Keep only the lines of the listing that include the word "загрузочного", and copy them.

EXTRACTED MATERIAL:
++++++++

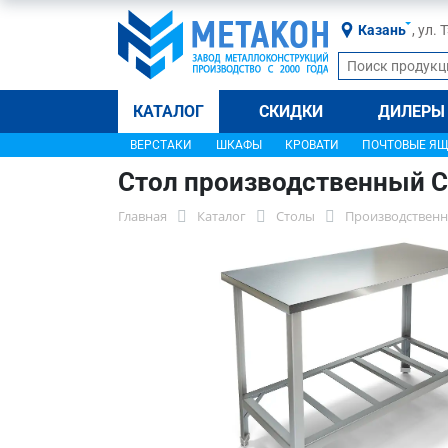
Казань
, ул.
КАТАЛОГ
СКИДКИ
ДИЛЕРЫ
ВЕРСТАКИ
ШКАФЫ
КРОВАТИ
ПОЧТОВЫЕ Я
Стол производственный С
Главная
Каталог
Столы
Производственн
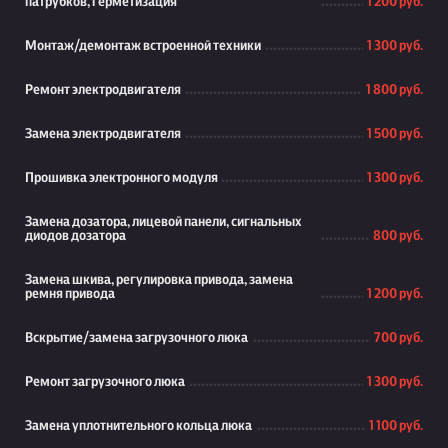
патрубков, герметизация
1 200 руб.
Монтаж/демонтаж встроенной техники
1 300 руб.
Ремонт электродвигателя
1 800 руб.
Замена электродвигателя
1 500 руб.
Прошивка электронного модуля
1 300 руб.
Замена дозатора, лицевой панели, сигнальных
диодов дозатора
800 руб.
Замена шкива, регулировка привода, замена
ремня привода
1 200 руб.
Вскрытие/замена загрузочного люка
700 руб.
Ремонт загрузочного люка
1 300 руб.
Замена уплотнительного кольца люка
1 100 руб.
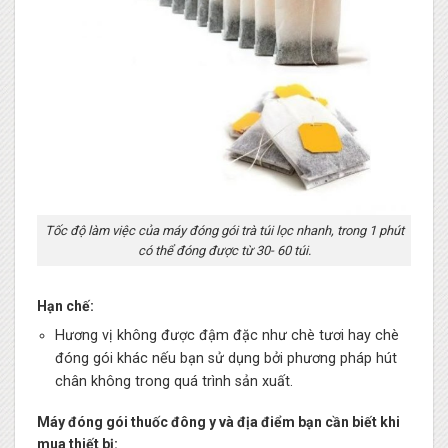
Tốc độ làm việc của máy đóng gói trà túi lọc nhanh, trong 1 phút
có thể đóng được từ 30- 60 túi.
Hạn chế:
Hương vị không được đậm đặc như chè tươi hay chè
đóng gói khác nếu bạn sử dụng bởi phương pháp hút
chân không trong quá trình sản xuất.
Máy đóng gói thuốc đông y và địa điểm bạn cần biết khi
mua thiết bị:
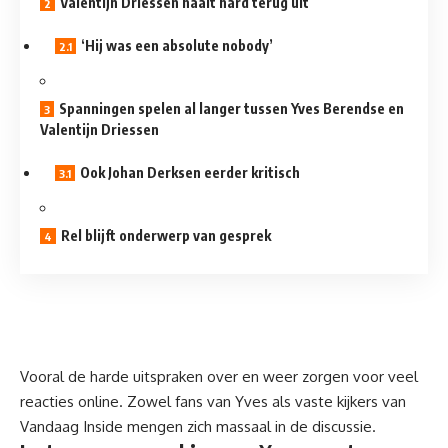
Valentijn Driessen haalt hard terug uit
‘Hij was een absolute nobody’
Spanningen spelen al langer tussen Yves Berendse en
Valentijn Driessen
Ook Johan Derksen eerder kritisch
Rel blijft onderwerp van gesprek
Vooral de harde uitspraken over en weer zorgen voor veel
reacties online. Zowel fans van Yves als vaste kijkers van
Vandaag Inside mengen zich massaal in de discussie.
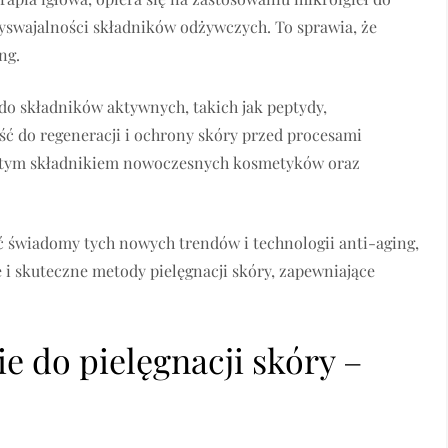
zyswajalności składników odżywczych. To sprawia, że
ng.
do składników aktywnych, takich jak peptydy,
ość do regeneracji i ochrony skóry przed procesami
zęstym składnikiem nowoczesnych kosmetyków oraz
ć świadomy tych nowych trendów i technologii anti-aging,
 skuteczne metody pielęgnacji skóry, zapewniające
 do pielęgnacji skóry –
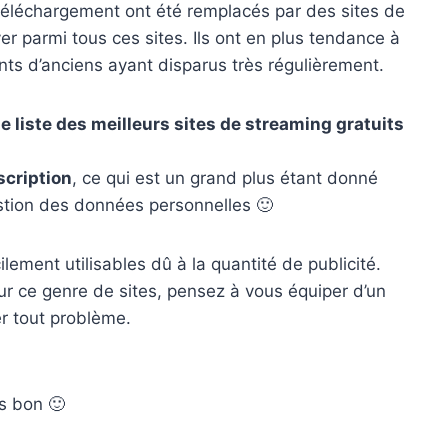
de téléchargement ont été remplacés par des sites de
ver parmi tous ces sites. Ils ont en plus tendance à
ts d’anciens ayant disparus très régulièrement.
e liste des meilleurs sites de streaming gratuits
scription
, ce qui est un grand plus étant donné
estion des données personnelles 🙂
icilement utilisables dû à la quantité de publicité.
ur ce genre de sites, pensez à vous équiper d’un
er tout problème.
ès bon 🙂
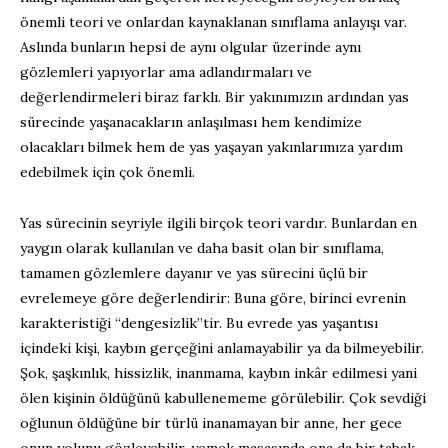
önemli teori ve onlardan kaynaklanan sınıflama anlayışı var.
Aslında bunların hepsi de aynı olgular üzerinde aynı
gözlemleri yapıyorlar ama adlandırmaları ve
değerlendirmeleri biraz farklı. Bir yakınımızın ardından yas
sürecinde yaşanacakların anlaşılması hem kendimize
olacakları bilmek hem de yas yaşayan yakınlarımıza yardım
edebilmek için çok önemli.
Yas sürecinin seyriyle ilgili birçok teori vardır. Bunlardan en
yaygın olarak kullanılan ve daha basit olan bir sınıflama,
tamamen gözlemlere dayanır ve yas sürecini üçlü bir
evrelemeye göre değerlendirir: Buna göre, birinci evrenin
karakteristiği “dengesizlik”tir. Bu evrede yas yaşantısı
içindeki kişi, kaybın gerçeğini anlamayabilir ya da bilmeyebilir.
Şok, şaşkınlık, hissizlik, inanmama, kaybın inkâr edilmesi yani
ölen kişinin öldüğünü kabullenememe görülebilir. Çok sevdiği
oğlunun öldüğüne bir türlü inanamayan bir anne, her gece
onun yolunu gözleyebilir, yemek masasında ona da bir tabak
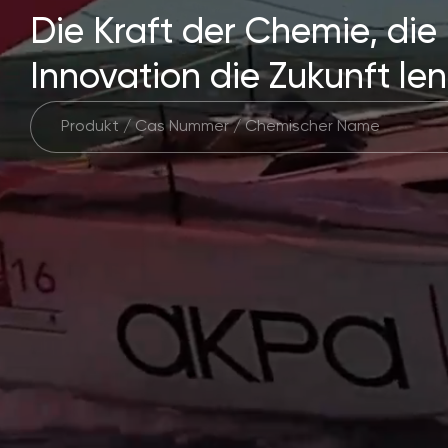
Die Kraft der Chemie, die
Innovation die Zukunft len
Compact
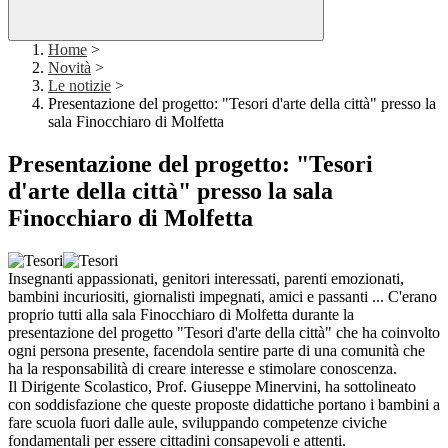
Home
>
Novità
>
Le notizie
>
Presentazione del progetto: "Tesori d'arte della città" presso la
sala Finocchiaro di Molfetta
Presentazione del progetto: "Tesori
d'arte della città" presso la sala
Finocchiaro di Molfetta
Insegnanti appassionati, genitori interessati, parenti emozionati,
bambini incuriositi, giornalisti impegnati, amici e passanti ... C'erano
proprio tutti alla sala Finocchiaro di Molfetta durante la
presentazione del progetto "Tesori d'arte della città" che ha coinvolto
ogni persona presente, facendola sentire parte di una comunità che
ha la responsabilità di creare interesse e stimolare conoscenza.
Il Dirigente Scolastico, Prof. Giuseppe Minervini, ha sottolineato
con soddisfazione che queste proposte didattiche portano i bambini a
fare scuola fuori dalle aule, sviluppando competenze civiche
fondamentali per essere cittadini consapevoli e attenti.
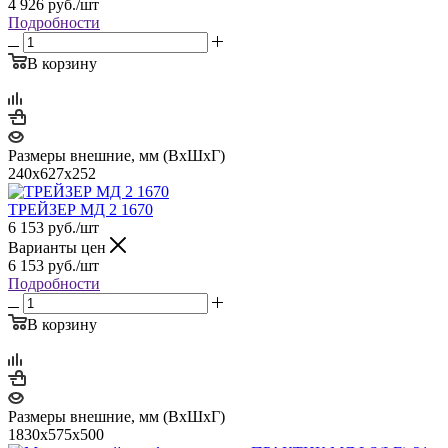
4 926
руб.
/шт
Подробности
В корзину
Размеры внешние, мм (ВхШхГ)
240x627x252
ТРЕЙЗЕР MД 2 1670
6 153
руб.
/шт
Варианты цен
6 153
руб.
/шт
Подробности
В корзину
Размеры внешние, мм (ВхШхГ)
1830x575x500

++++++++

REPLY:
Вскрытие/замена загрузочного люка
Ремонт загрузочного люка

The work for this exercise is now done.